Population (2014 Estimate)
- • Total: 4,296,600
- • Density: 20.384/km^{2} (52.794/sq mi)
- Time zone: UTC+2 (CAT)

= Bahr el Ghazal (region of South Sudan) =

The Bahr el Ghazal (بحر الغزال) is a region of northwestern South Sudan. Its name came from the river Bahr el Ghazal. The name translates as "sea of gazelles" from Arabic.

== Geography ==
Bahr el Ghazal borders the Central African Republic to the west. It is an area of swamps and ironstone plateaus inhabited mainly by the Dinka people, who make their living through subsistence farming and cattle herding plus Luwo and Fartit tribes.

=== Administrative divisions ===
Bahr el Ghazal consists of the following states:
- Lakes
- Northern Bahr el Ghazal
- Warrap
- Western Bahr el Ghazal
- Abyei Area

Between October 2015 and January 2020, the region consisted of the following states:

- Eastern Lakes State
- Gok State
- Western Lakes State
- Aweil East State
- Aweil State
- Tonj State
- Twic State
- Lol State
- Wau State
- Gogrial State
- Abyei Area

== History ==
It was historically subject to raids by the Fur invaders from the neighboring region of Darfur. The khedive of Egypt made Bahr al Ghazal his province in 1864. Powerful native merchants, who set themselves up as princes complete with armies, emerged in the area. The most powerful of them, al-Zubayr, fought and defeated a joint Turkish/Egyptian force sent to Bahr el Ghazal in 1873. The khedive conceded defeat and made Bahr el Ghazal a nominal province of Egypt, with al-Zubayr as its governor. It came under Mahdist control in 1884, when Karam Allāh Muḥammad Kurkusāwī was appointed governor.

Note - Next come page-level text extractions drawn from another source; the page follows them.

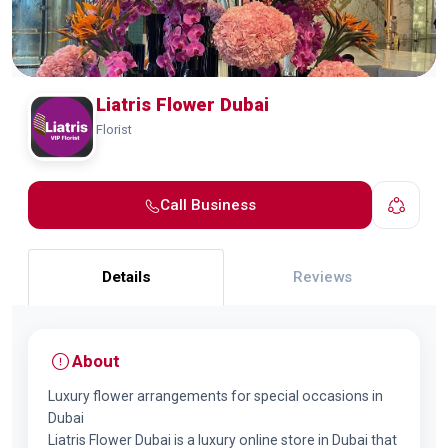
Liatris Flower Dubai
Florist
Call Business
Details
Reviews
About
Luxury flower arrangements for special occasions in
Dubai
Liatris Flower Dubai is a luxury online store in Dubai that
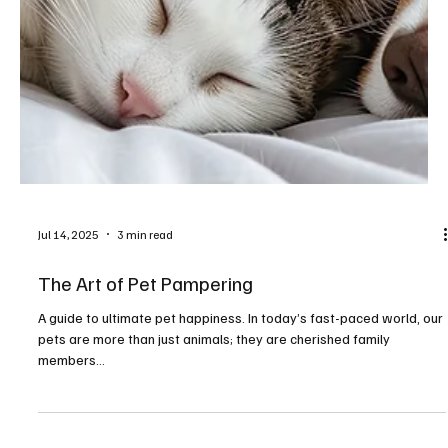
Jul 14, 2025
3 min read
The Art of Pet Pampering
A guide to ultimate pet happiness. In today’s fast-paced world, our
pets are more than just animals; they are cherished family
members...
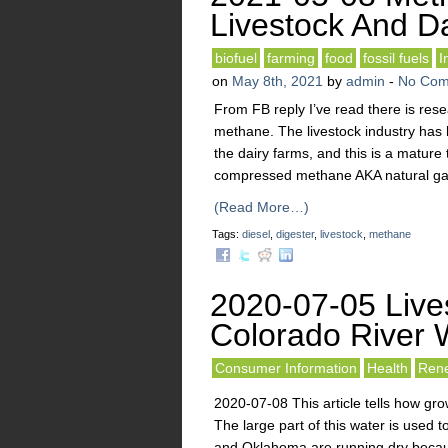
Livestock And D
biofuel
farming
food
fossil fuels
I
on
May 8th, 2021
by
admin
-
No Com
From FB reply I’ve read there is res
methane. The livestock industry has
the dairy farms, and this is a matur
compressed methane AKA natural gas
(Read More…)
Tags:
diesel
,
digester
,
livestock
,
methane
2020-07-05 Live
Colorado River 
Consumer Information
Health
Rene
2020-07-08 This article tells how gro
The large part of this water is used t
and Oklahoma are running dry becaus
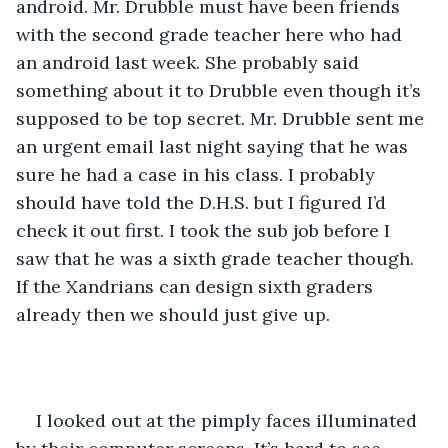
android. Mr. Drubble must have been friends 
with the second grade teacher here who had 
an android last week. She probably said 
something about it to Drubble even though it’s 
supposed to be top secret. Mr. Drubble sent me 
an urgent email last night saying that he was 
sure he had a case in his class. I probably 
should have told the D.H.S. but I figured I’d 
check it out first. I took the sub job before I 
saw that he was a sixth grade teacher though. 
If the Xandrians can design sixth graders 
already then we should just give up.
I looked out at the pimply faces illuminated 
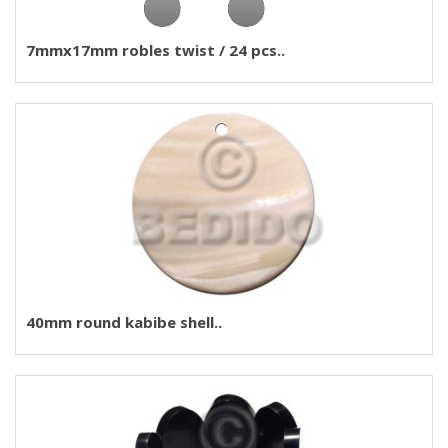
7mmx17mm robles twist / 24 pcs..
40mm round kabibe shell..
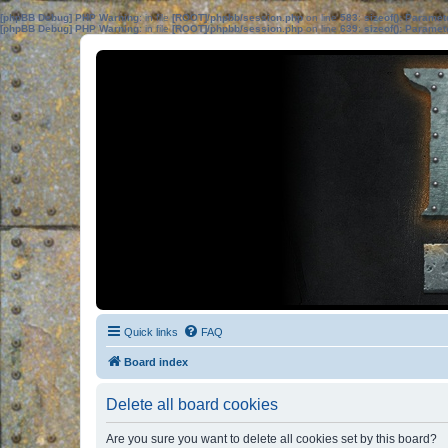
[phpBB Debug] PHP Warning
: in file
[ROOT]/phpbb/session.php
on line
583
:
sizeof(): Parame
[phpBB Debug] PHP Warning
: in file
[ROOT]/phpbb/session.php
on line
639
:
sizeof(): Parame
Quick links
FAQ
Board index
Delete all board cookies
Are you sure you want to delete all cookies set by this board?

The region was visited by the anthropologist E. E. Evans-Pritchard in 1929. The region was later incorporated into Anglo-Egyptian Sudan and became the ninth province after being split from Equatoria in 1948, and later a province, and then state, under the Republic of Sudan. In 1996, the region was divided into the four current districts as part of an administrative reorganization of the country. During the condominium period of joint British-Egyptian rule, the area was administered by British district officers; because of annual flooding and difficult traveling conditions, the area became part of what was known colloquially in the British Sudan Service as "The Bog", with British District Officers known as "Bog Barons"

The region has been affected by civil war for many years. It was a scene of fighting in the First Sudanese Civil War. In 1982, the Sudan People's Liberation Army (SPLA) was formed there by John Garang to fight the Northerners-dominated government in Khartoum. This was the beginning of what quickly became known as the Second Sudanese Civil War. The subsequent conflict lasted until 2003 and killed more than two million people. A substantial fraction of the population of the region is internally displaced or refugees in neighboring countries.

Under legislation approved by the government of South Sudan in 2011, Bahr el Ghazal could host a planned city at Ramciel intended to serve as the new national capital. If a new capital at Ramciel is built, it would mark a shift away from the power center in Equatoria, though Ramciel is located very close to the border between Lakes state and Central Equatoria.